Borko Veselinović

Personal information
- Date of birth: 6 January 1986 (age 39)
- Place of birth: Priština, SFR Yugoslavia
- Height: 1.77 m (5 ft 10 in)
- Position(s): Striker, winger

Youth career
- Partizan

Senior career*
- Years: Team / Apps / (Gls)
- 2003–2008: Partizan / 19 / (0)
- 2003–2004: → Teleoptik (loan) / 30 / (23)
- 2005: → Obilić (loan) / 11 / (5)
- 2005–2006: → Teleoptik (loan) / 20 / (13)
- 2006: → Bežanija (loan) / 15 / (1)
- 2007: → Beira-Mar (loan) / 5 / (0)
- 2008–2009: Incheon United / 36 / (5)
- 2010: Dalian Shide / 5 / (0)
- 2012: Spartak Subotica / 6 / (0)
- 2013–2014: Javor Ivanjica / 39 / (4)
- 2014–2017: Rad / 76 / (7)
- 2017: Zlatibor Čajetina / 9 / (0)
- 2018–2019: Rad / 15 / (0)
- 2019: Sinđelić Beograd / 8 / (0)
- 2020: Lokomotiva Belgrad
- Total:  / 294 / (58)

International career
- 2002–2003: Serbia and Montenegro U17 / 6 / (0)
- 2003–2005: Serbia and Montenegro U19 / 14 / (11)
- 2007: Serbia U21 / 1 / (0)

= Borko Veselinović =

Serbian footballer (born 1986)

Borko Veselinović (Борко Веселиновић; born 6 January 1986) is a Serbian professional footballer who plays as a striker.

==Club career==
Veselinović progressed through the youth system of Partizan as one of the club's most promising prospects, breaking into the first-team squad under manager Lothar Matthäus in the second half of the 2002–03 season. He was later assigned to their affiliated club Teleoptik on dual registration, racking up an impressive goals-to-games ratio in the Serbian League Belgrade. In early 2005, Veselinović was loaned to Obilić until the end of the season. He scored five goals in 11 league appearances and helped the side narrowly avoid relegation from the top flight. After returning to Partizan in the 2005–06 season, Veselinović again struggled to receive more playing time, but continued to score regularly for Teleoptik in the Serbian League Belgrade. He later also went on loan to Bežanija and Beira-Mar.

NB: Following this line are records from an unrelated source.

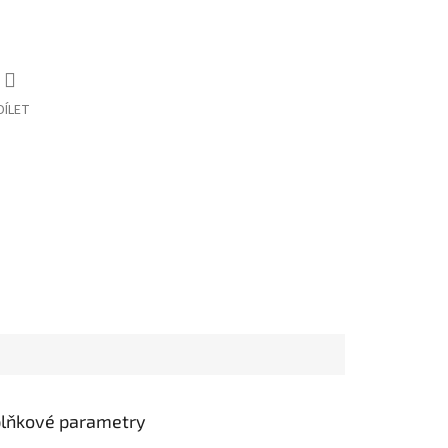
DÍLET
lňkové parametry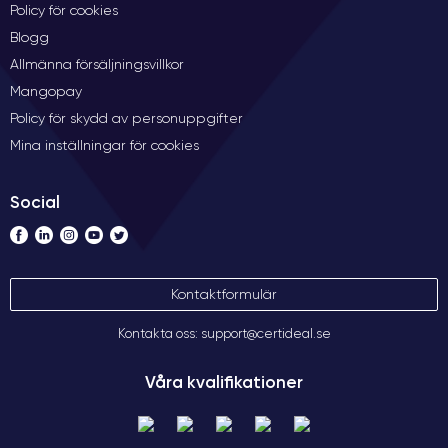
Policy för cookies
Blogg
Allmänna försäljningsvillkor
Mangopay
Policy för skydd av personuppgifter
Mina inställningar för cookies
Social
Kontaktformulär
Kontakta oss: support@certideal.se
Våra kvalifikationer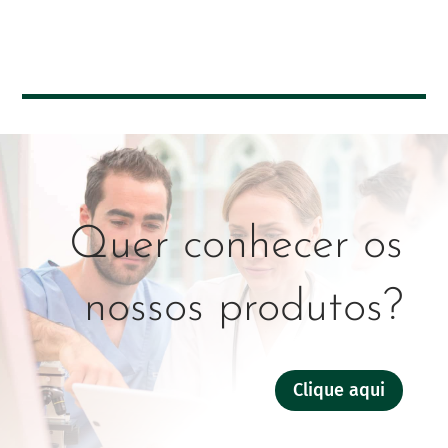
Quer conhecer os
nossos produtos?
Clique aqui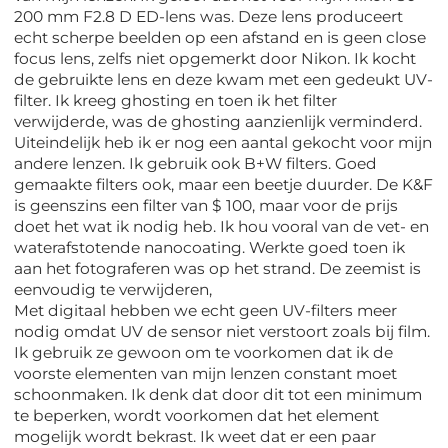
200 mm F2.8 D ED-lens was. Deze lens produceert
echt scherpe beelden op een afstand en is geen close
focus lens, zelfs niet opgemerkt door Nikon. Ik kocht
de gebruikte lens en deze kwam met een gedeukt UV-
filter. Ik kreeg ghosting en toen ik het filter
verwijderde, was de ghosting aanzienlijk verminderd.
Uiteindelijk heb ik er nog een aantal gekocht voor mijn
andere lenzen. Ik gebruik ook B+W filters. Goed
gemaakte filters ook, maar een beetje duurder. De K&F
is geenszins een filter van $ 100, maar voor de prijs
doet het wat ik nodig heb. Ik hou vooral van de vet- en
waterafstotende nanocoating. Werkte goed toen ik
aan het fotograferen was op het strand. De zeemist is
eenvoudig te verwijderen,
Met digitaal hebben we echt geen UV-filters meer
nodig omdat UV de sensor niet verstoort zoals bij film.
Ik gebruik ze gewoon om te voorkomen dat ik de
voorste elementen van mijn lenzen constant moet
schoonmaken. Ik denk dat door dit tot een minimum
te beperken, wordt voorkomen dat het element
mogelijk wordt bekrast. Ik weet dat er een paar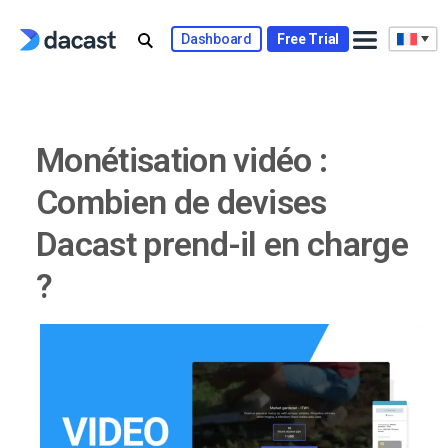
Skip
to
Dashboard
Free Trial
content
Monétisation vidéo :
Combien de devises
Dacast prend-il en charge
?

In early 2008, Veselinović was transferred to K League side Incheon United. He spent two seasons with the team before moving to Chinese Super League club Dalian Shide in 2010.

After spending over a year without competitive football, Veselinović signed with Serbian SuperLiga side Spartak Subotica in June 2012.

==International career==
Veselinović represented FR Yugoslavia at the 2002 UEFA European Under-17 Championship, as the team were eliminated in the quarter-finals by England. He was also a member of the Serbia and Montenegro squad at the 2005 UEFA European Under-19 Championship, as they lost in the semi-finals to England. Veselinović was the tournament's top scorer with five goals.

Veselinović played for the Serbia national under-21 team in their opener of the 2009 UEFA European Under-21 Championship qualification, coming on as a substitute in a 1–1 home draw with Latvia.